Y además no debemos olvidar en medio de la peor crisis económica y sanitaria del planeta, el poder económico, a través de su representación política, de Juntos por el Cambio, viene practicando un “periodismo de guerra”, sumados a los sectores medios, que aspiran a ser considerados “clase alta”, que son colonizados por los medios hegemónicos y se pliegan a cualquier convocatoria, llenas de provocación y engañosas caravanas del odio y la verdad disfrazada de un falso nacionalismo.

                                                                                                                                                                      Ante ese panorama, el gobierno debe entender que debe ampliar su base de sustentación, que gobernar afectando intereses impedirá tener un millón de amigos, que la supuesta parálisis de algunos ministerios debe desaparecer, que se debe tomar la iniciativa y no correr detrás de la agenda de la oposición, y que todos los estamentos, incluida la ciudadanía que lo apoya, sepa que se está jugando, no solo el futuro de la Argentina, sino su existencia como Nación. Y que a pesar de la pandemia hay que buscar formas creativas para continuar espacios que siempre fueron ocupados por los gobiernos populares.
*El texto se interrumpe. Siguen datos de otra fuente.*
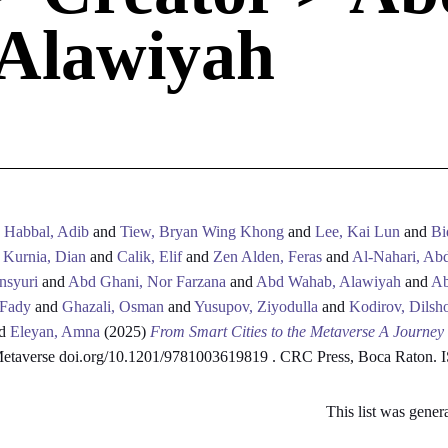
Alawiyah
d
Habbal, Adib
and
Tiew, Bryan Wing Khong
and
Lee, Kai Lun
and
Bi
d
Kurnia, Dian
and
Calik, Elif
and
Zen Alden, Feras
and
Al-Nahari, Abd
nsyuri
and
Abd Ghani, Nor Farzana
and
Abd Wahab, Alawiyah
and
Ab
 Fady
and
Ghazali, Osman
and
Yusupov, Ziyodulla
and
Kodirov, Dilsh
d
Eleyan, Amna
(2025)
From Smart Cities to the Metaverse A Journey
 Metaverse doi.org/10.1201/9781003619819 . CRC Press, Boca Raton.
This list was gene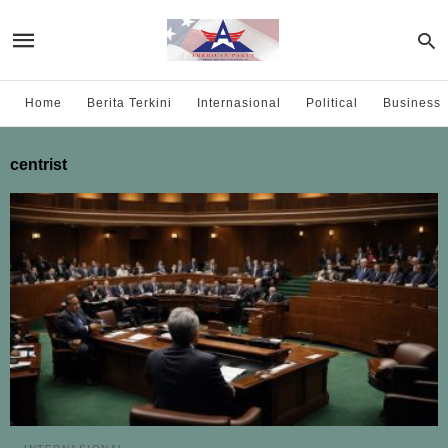
Home
Berita Terkini
Internasional
Political
Business
centrist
Está bien el debate público, ante espacios inexistentes como los partidos políticos, pero cuidando evitar desprendimientos. La amplitud ganada en esta época de crisis intensa, ‘‘asusta” a los sectores económicos concentrados, que solo lo admiten como un potenciador de sus negocios y utilidades.

                                                                                                                                                                     Martin Luther King, decía: ‘‘Puede ser que todos hayamos venido en distintos barcos, pero ahora estamos en el mismo”. Ese barco que recibe el oleaje de un tsunami que tiene muchos orificios y enfrente está el iceberg de la oposición, de los medios, y del poder económico. Más una deuda impagable, dejando pedazos de futuro en el camino.

El futuro, ya no es como antes, será muy difícil, pero no imposible. Por eso es necesario recordar: “O caminamos juntos, o nos ahorcarán por separado”...

El futuro es una página en blanco. Podemos escribir en ella una Historia distinta. No dejemos que la escriban otros, cuyos resultados se padecen y son muy conocidos.